Sur les origines des innovations

Un article intéressant sur les origines des innovations a été récemment publié. Il étudie l’origine des R&D 100 Awards pour montrer d’où proviennent les innovations. Il commence par une analyse approfondie de l’évolution économique:

– Des changements dans la connaissance scientifique:

la vieille distinction entre recherche fondamentale et recherché appliqué devient obsolète,

un consensus qui se généralise quant à la nécessité d’équipes multidisciplinaires pour générer des innovations technologiques,

IBM, Xerox et bien d’autres ont été à l’origine de nombreuses innovations, mais ces entreprises ont parfois échoué à les transformer en innovations radicales.

– Une évolution dramatique du capitalisme « oligopole » due à:

une compétition internationale croissante,

des changements dans les politiques publiques de régulation,

l’impact de l’informatique,

une évolution du goût des consommateurs vers des produits non standardisés,

une révolution des marchés financiers.

– En conséquence les années 80 ont produit des efforts pour:

augmenter l’impact commercial de la recherché (Bay Dohle Act),

financer la R&D précompétitive (SBIR),

fournir de l’aide technique aux entreprises (accès aux laboratoires),

soutenir des alliances (SEMATECH)

Un résultat de cette situation a été une évolution dans l’origine des innovations majeures comme illustrée ci-dessous:

fortune500inno.gif

 

J’aurais cru que cette évolution avait favorisé les universités et les start-up. L’étude montre que ce sont les collaborations interdisciplinaires et les Laboratoires Fédéraux qui sont devenus les sources de ces innovations techniques. « Les efforts de recherche qui impliquent des collaborations entre deux organisations ou plus diminuent les contraintes hiérarchiques pour penser outside the box. »

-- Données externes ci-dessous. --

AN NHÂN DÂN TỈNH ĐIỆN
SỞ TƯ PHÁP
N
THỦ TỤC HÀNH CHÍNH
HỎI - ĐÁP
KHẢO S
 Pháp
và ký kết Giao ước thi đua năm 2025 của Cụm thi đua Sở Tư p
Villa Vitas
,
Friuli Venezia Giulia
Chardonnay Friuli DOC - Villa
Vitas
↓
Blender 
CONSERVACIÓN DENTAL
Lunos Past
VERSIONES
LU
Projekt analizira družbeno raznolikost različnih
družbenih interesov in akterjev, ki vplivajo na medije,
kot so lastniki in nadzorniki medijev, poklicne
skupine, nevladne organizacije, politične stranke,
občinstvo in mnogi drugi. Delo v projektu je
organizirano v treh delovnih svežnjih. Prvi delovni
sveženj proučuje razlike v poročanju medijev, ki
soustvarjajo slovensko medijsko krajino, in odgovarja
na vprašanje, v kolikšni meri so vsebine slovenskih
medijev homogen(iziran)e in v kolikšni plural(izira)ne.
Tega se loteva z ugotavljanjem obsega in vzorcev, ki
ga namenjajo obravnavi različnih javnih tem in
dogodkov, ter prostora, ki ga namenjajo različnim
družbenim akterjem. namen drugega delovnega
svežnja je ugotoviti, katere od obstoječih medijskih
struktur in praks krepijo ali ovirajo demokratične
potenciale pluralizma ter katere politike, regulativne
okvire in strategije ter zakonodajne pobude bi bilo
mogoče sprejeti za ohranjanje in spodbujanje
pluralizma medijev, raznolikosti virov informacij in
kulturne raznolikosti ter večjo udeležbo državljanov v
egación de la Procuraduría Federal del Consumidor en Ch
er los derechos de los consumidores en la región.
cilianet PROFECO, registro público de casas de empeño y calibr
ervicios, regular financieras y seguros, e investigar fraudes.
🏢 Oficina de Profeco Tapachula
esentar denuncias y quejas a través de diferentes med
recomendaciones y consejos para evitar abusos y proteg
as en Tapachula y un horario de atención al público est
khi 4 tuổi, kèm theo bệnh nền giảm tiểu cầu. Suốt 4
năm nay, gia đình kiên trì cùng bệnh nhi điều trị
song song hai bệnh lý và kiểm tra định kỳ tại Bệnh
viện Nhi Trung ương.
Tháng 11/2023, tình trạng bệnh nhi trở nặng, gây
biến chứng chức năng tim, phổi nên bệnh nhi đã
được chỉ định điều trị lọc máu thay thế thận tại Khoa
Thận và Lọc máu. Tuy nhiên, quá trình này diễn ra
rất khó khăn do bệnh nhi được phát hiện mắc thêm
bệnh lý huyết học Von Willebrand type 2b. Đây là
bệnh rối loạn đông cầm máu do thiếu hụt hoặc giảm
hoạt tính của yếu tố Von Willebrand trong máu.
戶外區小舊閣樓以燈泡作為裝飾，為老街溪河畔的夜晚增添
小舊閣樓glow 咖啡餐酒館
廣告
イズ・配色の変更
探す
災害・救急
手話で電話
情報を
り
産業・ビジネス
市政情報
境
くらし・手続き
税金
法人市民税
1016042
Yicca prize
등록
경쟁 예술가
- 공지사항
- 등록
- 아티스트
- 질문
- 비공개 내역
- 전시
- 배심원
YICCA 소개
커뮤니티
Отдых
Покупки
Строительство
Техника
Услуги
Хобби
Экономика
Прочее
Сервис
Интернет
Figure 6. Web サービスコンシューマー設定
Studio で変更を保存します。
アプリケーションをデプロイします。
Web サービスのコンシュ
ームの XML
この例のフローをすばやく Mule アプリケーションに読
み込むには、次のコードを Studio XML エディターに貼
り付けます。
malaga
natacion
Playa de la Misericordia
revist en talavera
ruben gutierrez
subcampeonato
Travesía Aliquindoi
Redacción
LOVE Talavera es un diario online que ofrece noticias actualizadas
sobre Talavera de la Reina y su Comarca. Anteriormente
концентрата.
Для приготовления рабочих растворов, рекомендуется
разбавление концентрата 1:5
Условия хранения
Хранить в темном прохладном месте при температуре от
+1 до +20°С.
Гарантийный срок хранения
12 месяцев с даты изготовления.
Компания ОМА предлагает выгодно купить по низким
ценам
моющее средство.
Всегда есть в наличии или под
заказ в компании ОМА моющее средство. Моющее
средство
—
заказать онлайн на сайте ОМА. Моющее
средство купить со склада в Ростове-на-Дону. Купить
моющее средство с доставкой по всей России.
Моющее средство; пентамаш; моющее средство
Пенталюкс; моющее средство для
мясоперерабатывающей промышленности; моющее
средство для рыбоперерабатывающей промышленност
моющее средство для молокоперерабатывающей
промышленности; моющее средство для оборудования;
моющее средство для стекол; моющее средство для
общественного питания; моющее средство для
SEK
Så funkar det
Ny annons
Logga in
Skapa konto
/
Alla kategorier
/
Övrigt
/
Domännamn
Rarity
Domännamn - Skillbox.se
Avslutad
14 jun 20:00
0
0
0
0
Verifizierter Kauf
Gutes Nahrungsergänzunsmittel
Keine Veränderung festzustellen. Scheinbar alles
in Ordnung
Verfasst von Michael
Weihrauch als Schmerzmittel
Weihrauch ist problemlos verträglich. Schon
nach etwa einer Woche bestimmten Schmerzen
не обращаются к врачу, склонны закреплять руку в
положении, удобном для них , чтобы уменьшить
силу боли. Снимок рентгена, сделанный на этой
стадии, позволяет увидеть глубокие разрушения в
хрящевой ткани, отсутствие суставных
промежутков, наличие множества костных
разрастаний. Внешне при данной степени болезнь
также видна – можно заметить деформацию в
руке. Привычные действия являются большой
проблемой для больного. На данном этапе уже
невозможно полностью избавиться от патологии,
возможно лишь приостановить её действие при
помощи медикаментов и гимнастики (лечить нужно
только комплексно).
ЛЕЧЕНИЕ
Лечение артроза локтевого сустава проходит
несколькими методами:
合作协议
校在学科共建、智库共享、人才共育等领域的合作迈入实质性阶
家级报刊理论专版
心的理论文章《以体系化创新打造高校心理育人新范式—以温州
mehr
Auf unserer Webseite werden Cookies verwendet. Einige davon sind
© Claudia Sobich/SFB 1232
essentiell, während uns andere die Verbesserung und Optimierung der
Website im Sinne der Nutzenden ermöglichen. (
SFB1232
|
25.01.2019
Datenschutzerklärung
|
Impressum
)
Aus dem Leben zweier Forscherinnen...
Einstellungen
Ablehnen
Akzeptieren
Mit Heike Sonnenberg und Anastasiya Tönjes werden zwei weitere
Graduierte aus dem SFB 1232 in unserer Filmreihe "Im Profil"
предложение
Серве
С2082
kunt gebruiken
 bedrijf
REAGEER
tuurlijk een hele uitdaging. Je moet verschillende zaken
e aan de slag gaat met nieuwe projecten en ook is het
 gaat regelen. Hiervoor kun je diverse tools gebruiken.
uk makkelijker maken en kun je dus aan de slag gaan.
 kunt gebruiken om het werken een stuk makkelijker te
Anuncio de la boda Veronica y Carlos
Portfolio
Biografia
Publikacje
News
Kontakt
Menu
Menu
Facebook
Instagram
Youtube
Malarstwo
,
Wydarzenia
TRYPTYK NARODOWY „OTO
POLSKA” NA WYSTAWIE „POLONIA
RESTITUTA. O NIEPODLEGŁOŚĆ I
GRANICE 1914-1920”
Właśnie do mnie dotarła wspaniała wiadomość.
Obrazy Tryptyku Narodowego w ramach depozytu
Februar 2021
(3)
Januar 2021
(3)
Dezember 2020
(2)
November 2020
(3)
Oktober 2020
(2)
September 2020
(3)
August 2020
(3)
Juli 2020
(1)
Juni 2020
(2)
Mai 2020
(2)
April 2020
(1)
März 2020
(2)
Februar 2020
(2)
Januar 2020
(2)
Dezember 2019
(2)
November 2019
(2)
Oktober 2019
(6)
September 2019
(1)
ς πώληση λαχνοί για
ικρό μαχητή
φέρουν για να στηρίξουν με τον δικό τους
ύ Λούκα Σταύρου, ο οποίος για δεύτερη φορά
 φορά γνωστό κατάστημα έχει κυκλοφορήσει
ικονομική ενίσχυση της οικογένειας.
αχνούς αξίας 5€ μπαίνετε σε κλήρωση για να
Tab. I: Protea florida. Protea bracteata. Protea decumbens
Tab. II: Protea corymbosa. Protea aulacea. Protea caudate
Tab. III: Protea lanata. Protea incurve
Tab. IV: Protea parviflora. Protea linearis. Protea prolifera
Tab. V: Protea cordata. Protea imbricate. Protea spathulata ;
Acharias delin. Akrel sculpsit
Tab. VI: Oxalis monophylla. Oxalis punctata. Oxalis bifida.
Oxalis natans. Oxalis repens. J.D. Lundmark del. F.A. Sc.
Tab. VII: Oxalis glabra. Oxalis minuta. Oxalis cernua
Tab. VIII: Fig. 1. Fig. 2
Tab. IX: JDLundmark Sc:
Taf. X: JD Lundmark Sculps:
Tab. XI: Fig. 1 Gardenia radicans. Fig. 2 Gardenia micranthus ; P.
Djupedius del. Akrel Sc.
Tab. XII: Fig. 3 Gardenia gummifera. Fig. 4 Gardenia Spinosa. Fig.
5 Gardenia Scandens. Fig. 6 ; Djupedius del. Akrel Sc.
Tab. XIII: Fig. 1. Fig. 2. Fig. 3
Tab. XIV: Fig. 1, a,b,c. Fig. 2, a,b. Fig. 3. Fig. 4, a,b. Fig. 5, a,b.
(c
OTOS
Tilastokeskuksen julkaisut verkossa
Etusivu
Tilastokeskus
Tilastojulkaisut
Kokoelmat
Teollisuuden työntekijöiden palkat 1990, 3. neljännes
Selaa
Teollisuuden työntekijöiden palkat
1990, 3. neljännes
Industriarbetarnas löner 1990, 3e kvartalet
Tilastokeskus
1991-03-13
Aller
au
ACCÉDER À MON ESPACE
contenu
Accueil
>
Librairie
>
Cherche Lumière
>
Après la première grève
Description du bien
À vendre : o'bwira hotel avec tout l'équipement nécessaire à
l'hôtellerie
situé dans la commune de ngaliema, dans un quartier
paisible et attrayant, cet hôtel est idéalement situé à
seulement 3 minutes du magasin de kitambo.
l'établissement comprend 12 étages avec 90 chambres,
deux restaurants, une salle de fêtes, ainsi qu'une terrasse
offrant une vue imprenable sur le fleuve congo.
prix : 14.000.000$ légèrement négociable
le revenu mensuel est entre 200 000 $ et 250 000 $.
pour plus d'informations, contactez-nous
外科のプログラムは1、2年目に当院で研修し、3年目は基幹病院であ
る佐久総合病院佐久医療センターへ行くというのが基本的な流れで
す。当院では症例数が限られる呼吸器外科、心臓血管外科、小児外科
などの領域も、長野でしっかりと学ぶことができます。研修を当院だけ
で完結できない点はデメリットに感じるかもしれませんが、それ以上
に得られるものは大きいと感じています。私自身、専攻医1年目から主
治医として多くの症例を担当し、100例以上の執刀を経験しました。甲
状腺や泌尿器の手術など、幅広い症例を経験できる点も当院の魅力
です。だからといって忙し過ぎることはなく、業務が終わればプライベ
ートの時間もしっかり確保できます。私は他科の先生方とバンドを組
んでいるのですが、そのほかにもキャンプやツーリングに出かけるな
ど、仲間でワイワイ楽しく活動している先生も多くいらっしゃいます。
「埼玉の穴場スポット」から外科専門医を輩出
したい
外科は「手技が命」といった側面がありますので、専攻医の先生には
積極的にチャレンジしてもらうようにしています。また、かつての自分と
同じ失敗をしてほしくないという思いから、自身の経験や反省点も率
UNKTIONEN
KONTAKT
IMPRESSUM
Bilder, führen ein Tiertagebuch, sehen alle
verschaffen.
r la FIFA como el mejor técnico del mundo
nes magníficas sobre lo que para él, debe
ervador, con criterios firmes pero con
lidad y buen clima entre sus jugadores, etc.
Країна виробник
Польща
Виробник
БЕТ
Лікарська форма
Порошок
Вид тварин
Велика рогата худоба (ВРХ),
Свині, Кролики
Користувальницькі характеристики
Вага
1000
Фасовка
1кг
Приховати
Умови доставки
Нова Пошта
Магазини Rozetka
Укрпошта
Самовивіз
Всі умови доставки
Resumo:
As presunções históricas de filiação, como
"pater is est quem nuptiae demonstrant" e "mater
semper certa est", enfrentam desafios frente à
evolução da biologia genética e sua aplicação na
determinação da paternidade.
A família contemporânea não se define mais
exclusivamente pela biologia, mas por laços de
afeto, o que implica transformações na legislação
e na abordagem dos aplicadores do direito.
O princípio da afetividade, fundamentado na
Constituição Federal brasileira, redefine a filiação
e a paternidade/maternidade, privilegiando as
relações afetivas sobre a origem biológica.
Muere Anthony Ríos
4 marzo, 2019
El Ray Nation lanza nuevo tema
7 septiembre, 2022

L’article poursuit par une discussion sur les raisons pour lesquelles les Fortune 500 ont été moins efficaces dans l’innovation. Les facteurs semblent être:

les grandes entreprises font face à des pressions de plus en plus fortes de la part des marchés financiers pour réduire leurs dépenses non directement productives,

la montée de l’informatique et de l’Internet a permis à de petites sociétés de pénétrer des marchés auxquels elles n’avaient pas accès,

un changement dans les préférences en termes d’employeurs des scientifiques et des ingénieurs,… « il semble tout à fait possible que de nombreux talents aient voté avec leurs pieds en quittant les laboratoires privés pour les laboratoires publics, les universités et les plus petites entreprises. »

Et les auteurs semblent convaincus que les États Unis aient connu un retour au modèle d’Edison, à savoir le succès d’organisations publiques ou privées développant un mélange très productif de projets internes et externes.

En conclusion, « aux États Unis, il n’y a pas de plan centralise pour l’innovation et différentes agences fédérales s’engagent dans le soutien aux nouvelles technologies, souvent en compétition directe avec d’autres agences. Le gouvernement fédéral a créé un réseau décentralisé de laboratoires financés par la puissance publique où chercheurs et ingénieurs ont des incitations à travailler avec le privé et à trouver des manières de transformer leurs inventions en produits commerciaux. » Il y a donc une combinaison de réseaux décentralisés et de financements ciblés, similaires au modèle du capital risque, où de nombreuses idées échouent et un petit nombre réussit. « Les gains énormes produits par le faible pourcentage de réussites couvrira plus que largement les pertes des autres ».